Tuesday, March 15, 2011

Deb Roy on wordling junior's life

Stumbled upon a fascinating longitudinal data-intensive, visualization-intensive series of ongoing work at Deb Roy's group at the MIT Media Lab which prompted me to share some quick thoughts. Watch it here:



The talk is brilliantly structured: starting with an emotional moment, walking through some stunning data visualizations, transitioning into a pitch for bluefinlabs (his startup) with more chutzpah, and ending with the personal yet transcendental.

Scientifically, the work itself, IMHO is meant to be treated as a glimpse into the kinds of hypothesis that can be tested, rather than a definitive statement on language acquisition patterns in children. Further, I've only watched the TED talk and 18 minutes is not enough time to point out caveats, that too obvious ones. I imagine that among the various controls, they would have in fact segmented and separately treated utterances of 'water' by adult to adult vs. by adult to child, since implicit and explicit learning presumably have different mechanisms. But I'll refrain from speculating further without digging deeper here.

Technically, managing parallel feeds of audiovisual data does not seem straightforward in the least. Further, segmenting humans from cluttered fisheye scenes or target words from natural speech, and 100 TB of it, despite 50 years of AI research, is still a pretty big deal. Besides, it's the first graph on a TED talk with error bars! Respect!

Commercially, social media is one big ticket application, but couldn't the same infrastructure be applied to support decisions in interviews or boardrooms, or evaluations in high end schools or creches? What else?

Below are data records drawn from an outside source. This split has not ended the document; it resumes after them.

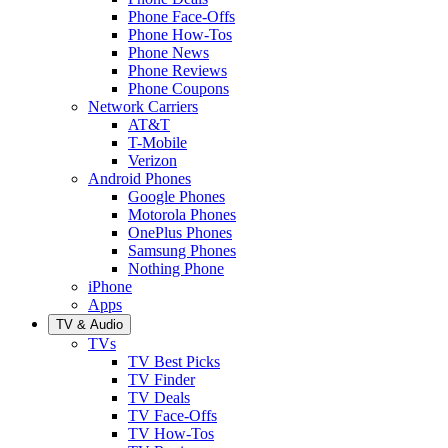
Phone Face-Offs
Phone How-Tos
Phone News
Phone Reviews
Phone Coupons
Network Carriers
AT&T
T-Mobile
Verizon
Android Phones
Google Phones
Motorola Phones
OnePlus Phones
Samsung Phones
Nothing Phone
iPhone
Apps
TV & Audio
TVs
TV Best Picks
TV Finder
TV Deals
TV Face-Offs
TV How-Tos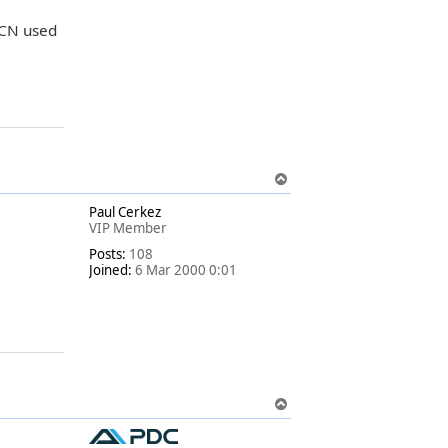
HCN used
T
o
Paul Cerkez
p
VIP Member
Posts:
108
Joined:
6 Mar 2000 0:01
T
o
p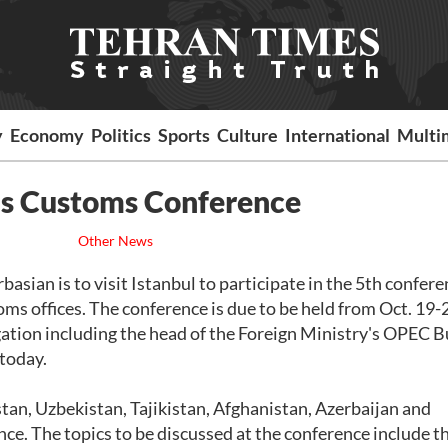
y
Economy
Politics
Sports
Culture
International
Multi
O's Customs Conference
Other News
ian is to visit Istanbul to participate in the 5th confere
s offices. The conference is due to be held from Oct. 19-
gation including the head of the Foreign Ministry's OPEC B
 today.
tan, Uzbekistan, Tajikistan, Afghanistan, Azerbaijan and
ce. The topics to be discussed at the conference include t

But what captured my fascination the most was the power of big data to accelerate discovery at an unprecedented rate.

On large datasets and fishing expeditions

Scientists are just beginning to appreciate the power of trawling the world for extremely large datasets and subsequently testing various hypotheses on small subsets of the data. This approach (sometimes derogatorily called a fishing expedition) is in stark contrast to classical scientific method where an apriori hypothesis dictates an experiment design and an analysis procedure. The LHC experiment is one such expedition to fish for postulated elementary particles.

To illustrate the power of the fishing expedition approach, imagine if Deb had decided apriori that he wanted to study word utterance length over time. In a conventional longitudinal experiment he might have chosen a subset of words used in natural conversation, asked several child and caregiver pairs to come into a studio for 1h/day and recorded their speech. He might then have analyzed the data, observed this U shaped phenomenon, and reported it in a journal about language acquisition, where it would have promptly gathered dust. Even potentially interested colleagues might think several times before replicating the study with a different set of words, or correlating the word utterance length with spatial context, since acquiring funding and approvals for a longitudinal study would be prohibitive. Instead, with Deb's fishing expedition dataset which might become publicly available someday, any armchair scientist with computational resources can ask their own creative follow up questions of the data with minimal entry barrier!

However, fishing expeditions have their downsides. First and most obvious perhaps is the risk involved: what if there are no fish to be found? In other words, what if a generic experiment design is not powerful enough to eliminate alternative hypotheses until the ones being tested are left standing? Second, what if something is found but it is hard to tell with any confidence whether that something is in fact, a fish? Put differently, does the subset of data relevant to a particular hypothesis being tested (such as a correlation between two variables) have enough statistical power to falsify its corresponding null hypothesis? Last (and perhaps the hardest to spot), fishing expeditions may encourage scientists to operate in a complete vacuum of hypotheses (as opposed to designing for a multiplicity of hypotheses).

What are some other fishing expeditions and their successes and failures? How is the Human Genome Project different from the LHC experiment?